Com a direita, NUNCA! Respeitar decisões do partido? Só se forem sérias e coerentes. Os torturadores sempre se defenderam dizendo que “obedeciam ordens”. Criaram até a teoria da “obediência devida” na Argentina. Se até o Direito diz que ninguém é obrigado a obedecer ordens manifestamente ilegais, este princípio se aplica também na Política. Não sigo orientações manifestamente contrárias aos princípios que me fizeram comunista. Ao contrário, porque sou comunista, por coerência, tenho obrigação de descumprí-las e denunciá-las.

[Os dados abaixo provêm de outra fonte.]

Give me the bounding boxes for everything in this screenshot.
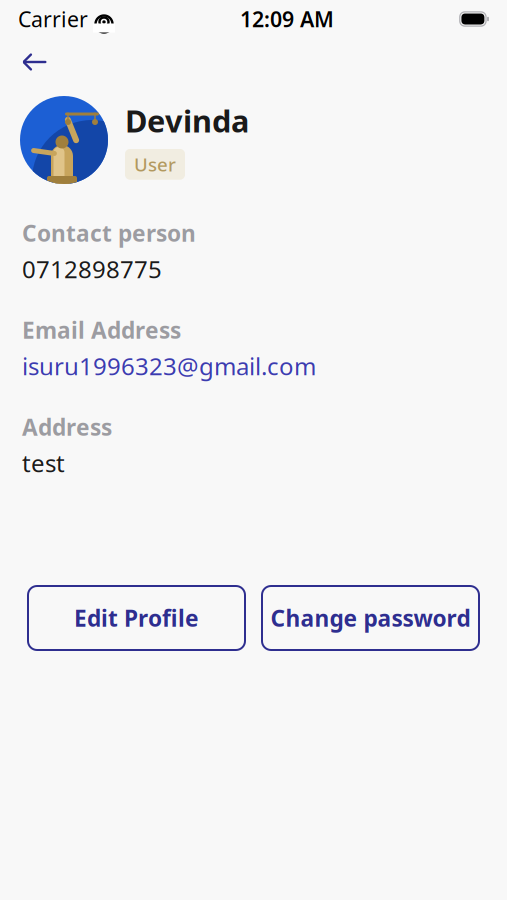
staticText: Contact person bbox=[22, 218, 196, 248]
staticText: Edit Profile bbox=[74, 603, 199, 633]
staticText: Change password bbox=[270, 603, 470, 633]
staticText: Carrier bbox=[18, 5, 88, 33]
staticText: isuru1996323@gmail.com bbox=[22, 350, 316, 382]
staticText: Address bbox=[22, 412, 112, 442]
staticText: 12:09 AM bbox=[240, 5, 334, 33]
button[interactable]: Back bbox=[8, 40, 62, 84]
staticText: Email Address bbox=[22, 315, 181, 345]
staticText: test bbox=[22, 447, 65, 479]
staticText: 0712898775 bbox=[22, 253, 162, 285]
staticText: User bbox=[134, 152, 176, 177]
staticText: Devinda bbox=[125, 100, 249, 141]
button[interactable]: Edit Profile bbox=[28, 586, 245, 650]
button[interactable]: Change password bbox=[262, 586, 479, 650]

Não voto em candidatos de direita nem em quem se alia a eles. Acho que ninguém que se considera de esquerda deve votar em quem trai nossa classe. Ajudar a eleger governos de direita não contribui para a luta dos trabalhadores. Não votarei nos candidatos do PCdoB em Santa Catarina que defenderam esta aliança com opressores. E não me venham com seus ridículos argumentos pois eles ofendem a inteligência de qualquer um. Talvez a única forma de depurar a sucata ideológica em que se transformou o PCdoB catarinense e resgatar os princípios que movem um partido de classe seja não eleger ninguém. Pode ser que assim, sem ter mais nenhum interesse pessoal em cargos ou vantagens materiais, os oportunistas sigam em frente, procurem partidos mais apropriados aos seus anseios eleitoreiros e deixem o partido comunista para os trabalhadores organizarem a luta da classe cujas principais batalhas se dão nos locais de trabalho e nas ruas e não no parlamento. Certa vez fiz uma reportagem numa fundição, dessas onde se derrete ferro para moldar peças. Quando vi uma montanha de sucata na fábrica perguntei do que se tratava. Explicaram que é melhor derreter ferro que já foi fundido uma vez pois ele tem menos impurezas que o minério bruto.

A foice e o martelo do PCdoB podem ter virado sucata pelo mau uso, mas as ideias que este símbolo representa ainda são a melhor substância para transformar o mundo.